§ What you should do:
Please copy the data below exactly, from its first line through the line holding "организация общественного политического", and skip the pictures.

(Extracted page text data)
┏━━

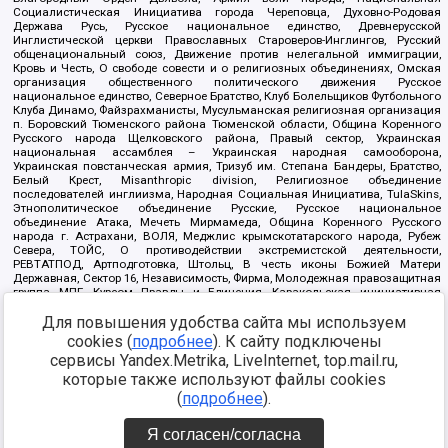
Социалистическая Инициатива города Череповца, Духовно-Родовая
Держава Русь, Русское национальное единство, Древнерусской
Инглистической церкви Православных Староверов-Инглингов, Русский
общенациональный союз, Движение против нелегальной иммиграции,
Кровь и Честь, О свободе совести и о религиозных объединениях, Омская
организация общественного политического движения Русское
национальное единство, Северное Братство, Клуб Болельщиков Футбольного
Клуба Динамо, Файзрахманисты, Мусульманская религиозная организация
п. Боровский Тюменского района Тюменской области, Община Коренного
Русского народа Щелковского района, Правый сектор, Украинская
национальная ассамблея – Украинская народная самооборона,
Украинская повстанческая армия, Тризуб им. Степана Бандеры, Братство,
Белый Крест, Misanthropic division, Религиозное объединение
последователей инглиизма, Народная Социальная Инициатива, TulaSkins,
Этнополитическое объединение Русские, Русское национальное
объединение Атака, Мечеть Мирмамеда, Община Коренного Русского
народа г. Астрахани, ВОЛЯ, Меджлис крымскотатарского народа, Рубеж
Севера, ТОЙС, О противодействии экстремистской деятельности,
РЕВТАТПОД, Артподготовка, Штольц, В честь иконы Божией Матери
Державная, Сектор 16, Независимость, Фирма, Молодежная правозащитная
группа МПГ, Курсом Правды и Единения, Каракольская инициативная
группа, Автоград Крю, Союз Славянских Сил Руси, Алля-Аят,
Благотворительный пансионат Ак Умут, Русская республика Русь,
Для повышения удобства сайта мы используем
Арестантское уголовное единство, Башкорт, Нация и свобода, W.H.С., Фалунь
cookies (
подробнее
). К сайту подключены
Дафа, Иртыш Ultras, Русский Патриотический клуб-Новокузнецк/РПК,
сервисы Yandex.Metrika, LiveInternet, top.mail.ru,
Сибирский державный союз, Фонд борьбы с коррупцией, Фонд защиты прав
граждан, Штабы Навального, Совет граждан СССР Прикубанского округа г.
которые также используют файлы cookies
Краснодара
(
подробнее
).
Источник:
https://minjust.gov.ru/ru/documents/7822/
данные на
08.12.2021
Я согласен/согласна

┗━━

§ Solution to this task:
Социалистическая Инициатива города Череповца, Духовно-Родовая
Держава Русь, Русское национальное единство, Древнерусской
Инглистической церкви Православных Староверов-Инглингов, Русский
общенациональный союз, Движение против нелегальной иммиграции,
Кровь и Честь, О свободе совести и о религиозных объединениях, Омская
организация общественного политического движения Русское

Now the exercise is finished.